The input>
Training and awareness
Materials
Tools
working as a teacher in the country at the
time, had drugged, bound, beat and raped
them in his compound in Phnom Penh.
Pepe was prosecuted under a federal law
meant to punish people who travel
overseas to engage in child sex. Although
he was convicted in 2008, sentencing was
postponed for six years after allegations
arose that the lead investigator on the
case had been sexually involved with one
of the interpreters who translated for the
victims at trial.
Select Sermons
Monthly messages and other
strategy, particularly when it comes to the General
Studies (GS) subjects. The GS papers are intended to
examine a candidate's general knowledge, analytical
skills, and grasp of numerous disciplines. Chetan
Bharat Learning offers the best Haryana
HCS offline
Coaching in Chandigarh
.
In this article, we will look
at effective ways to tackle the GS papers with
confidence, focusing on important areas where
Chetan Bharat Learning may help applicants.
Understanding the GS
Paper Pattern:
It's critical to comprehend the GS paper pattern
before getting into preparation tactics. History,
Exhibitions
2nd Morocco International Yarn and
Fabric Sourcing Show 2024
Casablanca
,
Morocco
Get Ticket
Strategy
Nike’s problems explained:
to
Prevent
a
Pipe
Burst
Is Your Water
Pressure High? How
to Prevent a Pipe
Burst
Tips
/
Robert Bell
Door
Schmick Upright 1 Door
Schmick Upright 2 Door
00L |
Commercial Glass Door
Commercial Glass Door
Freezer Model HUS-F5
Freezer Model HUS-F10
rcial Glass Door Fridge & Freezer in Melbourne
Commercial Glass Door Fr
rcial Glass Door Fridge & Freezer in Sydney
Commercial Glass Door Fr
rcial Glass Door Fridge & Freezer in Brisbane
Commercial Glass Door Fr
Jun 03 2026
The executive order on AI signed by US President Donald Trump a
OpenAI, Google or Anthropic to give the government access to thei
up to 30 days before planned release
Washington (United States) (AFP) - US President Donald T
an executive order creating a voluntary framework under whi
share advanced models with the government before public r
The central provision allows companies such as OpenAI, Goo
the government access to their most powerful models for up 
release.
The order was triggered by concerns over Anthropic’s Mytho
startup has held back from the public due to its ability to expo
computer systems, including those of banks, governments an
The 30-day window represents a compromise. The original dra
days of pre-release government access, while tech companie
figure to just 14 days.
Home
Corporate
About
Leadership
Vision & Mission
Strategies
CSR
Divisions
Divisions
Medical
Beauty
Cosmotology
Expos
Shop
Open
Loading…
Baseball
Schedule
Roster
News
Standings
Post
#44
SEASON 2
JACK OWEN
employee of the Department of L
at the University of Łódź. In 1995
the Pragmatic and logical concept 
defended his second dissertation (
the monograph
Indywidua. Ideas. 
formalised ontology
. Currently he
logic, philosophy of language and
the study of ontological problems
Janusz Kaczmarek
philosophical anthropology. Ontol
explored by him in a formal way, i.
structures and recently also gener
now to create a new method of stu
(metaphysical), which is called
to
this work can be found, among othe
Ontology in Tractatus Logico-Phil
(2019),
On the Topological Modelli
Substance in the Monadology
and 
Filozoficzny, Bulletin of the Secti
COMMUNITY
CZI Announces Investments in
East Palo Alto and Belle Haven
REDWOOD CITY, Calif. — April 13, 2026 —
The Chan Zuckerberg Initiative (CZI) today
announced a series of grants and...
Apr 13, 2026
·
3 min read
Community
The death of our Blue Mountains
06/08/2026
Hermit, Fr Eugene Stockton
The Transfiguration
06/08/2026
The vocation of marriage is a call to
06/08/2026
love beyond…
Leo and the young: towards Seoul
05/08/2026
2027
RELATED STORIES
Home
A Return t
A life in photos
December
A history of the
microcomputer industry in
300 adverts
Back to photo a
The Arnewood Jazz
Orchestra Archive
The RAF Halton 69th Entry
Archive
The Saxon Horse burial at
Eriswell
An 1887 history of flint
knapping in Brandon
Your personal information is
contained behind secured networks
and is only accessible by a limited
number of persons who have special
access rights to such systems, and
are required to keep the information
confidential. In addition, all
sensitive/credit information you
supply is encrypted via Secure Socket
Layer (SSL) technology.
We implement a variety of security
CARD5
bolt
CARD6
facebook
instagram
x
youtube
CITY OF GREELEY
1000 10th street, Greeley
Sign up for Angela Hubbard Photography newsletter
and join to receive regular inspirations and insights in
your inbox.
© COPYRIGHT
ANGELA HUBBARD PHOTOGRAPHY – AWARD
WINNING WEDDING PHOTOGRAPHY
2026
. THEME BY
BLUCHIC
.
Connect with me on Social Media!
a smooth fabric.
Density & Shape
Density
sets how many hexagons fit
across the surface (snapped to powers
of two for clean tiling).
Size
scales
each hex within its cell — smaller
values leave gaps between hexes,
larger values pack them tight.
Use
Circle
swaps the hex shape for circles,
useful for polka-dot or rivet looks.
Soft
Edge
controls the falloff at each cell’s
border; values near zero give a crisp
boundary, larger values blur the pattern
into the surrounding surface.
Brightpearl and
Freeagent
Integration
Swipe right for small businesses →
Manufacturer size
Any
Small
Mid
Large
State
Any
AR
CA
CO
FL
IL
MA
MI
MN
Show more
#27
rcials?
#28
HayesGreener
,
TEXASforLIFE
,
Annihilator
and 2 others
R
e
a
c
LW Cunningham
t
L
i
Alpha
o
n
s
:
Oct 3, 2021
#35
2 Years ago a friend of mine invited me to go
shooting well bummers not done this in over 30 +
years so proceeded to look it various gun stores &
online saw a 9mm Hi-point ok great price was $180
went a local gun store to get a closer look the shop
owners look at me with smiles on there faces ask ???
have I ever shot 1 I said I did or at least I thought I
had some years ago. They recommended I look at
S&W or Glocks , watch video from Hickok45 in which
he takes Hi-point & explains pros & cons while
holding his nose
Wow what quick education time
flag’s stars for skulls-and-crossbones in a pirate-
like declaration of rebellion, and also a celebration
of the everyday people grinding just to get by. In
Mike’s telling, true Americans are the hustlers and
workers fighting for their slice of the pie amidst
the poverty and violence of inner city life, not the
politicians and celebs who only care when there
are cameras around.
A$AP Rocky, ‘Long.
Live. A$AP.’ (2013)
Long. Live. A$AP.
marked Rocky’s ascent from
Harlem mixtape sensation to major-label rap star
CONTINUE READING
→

Task details> Extract the lines above from the one containing "Wow what quick education time" to the last line, both included, exactly as written.

Exercise result>
Wow what quick education time
flag’s stars for skulls-and-crossbones in a pirate-
like declaration of rebellion, and also a celebration
of the everyday people grinding just to get by. In
Mike’s telling, true Americans are the hustlers and
workers fighting for their slice of the pie amidst
the poverty and violence of inner city life, not the
politicians and celebs who only care when there
are cameras around.
A$AP Rocky, ‘Long.
Live. A$AP.’ (2013)
Long. Live. A$AP.
marked Rocky’s ascent from
Harlem mixtape sensation to major-label rap star
CONTINUE READING
→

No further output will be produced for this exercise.